◆ Work required:
Among the records below, find the lines with the word "Newsletter" and copy them.

-------- Data provided

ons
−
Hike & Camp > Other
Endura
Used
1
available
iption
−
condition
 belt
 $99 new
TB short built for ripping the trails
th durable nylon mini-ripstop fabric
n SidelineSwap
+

----------------
-------- Data provided

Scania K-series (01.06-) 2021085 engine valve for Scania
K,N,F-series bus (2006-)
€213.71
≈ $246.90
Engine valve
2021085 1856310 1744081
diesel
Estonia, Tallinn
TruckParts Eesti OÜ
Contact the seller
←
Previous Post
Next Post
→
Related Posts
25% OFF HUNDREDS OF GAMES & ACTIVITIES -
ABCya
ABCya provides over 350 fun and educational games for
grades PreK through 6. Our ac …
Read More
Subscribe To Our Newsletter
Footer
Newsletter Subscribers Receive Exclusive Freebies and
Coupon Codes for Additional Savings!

----------------
-------- Data provided

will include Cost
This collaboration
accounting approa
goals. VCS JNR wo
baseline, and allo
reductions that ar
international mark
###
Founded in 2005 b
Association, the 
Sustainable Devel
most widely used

----------------

◆ Solved exercise:
Subscribe To Our Newsletter
Newsletter Subscribers Receive Exclusive Freebies and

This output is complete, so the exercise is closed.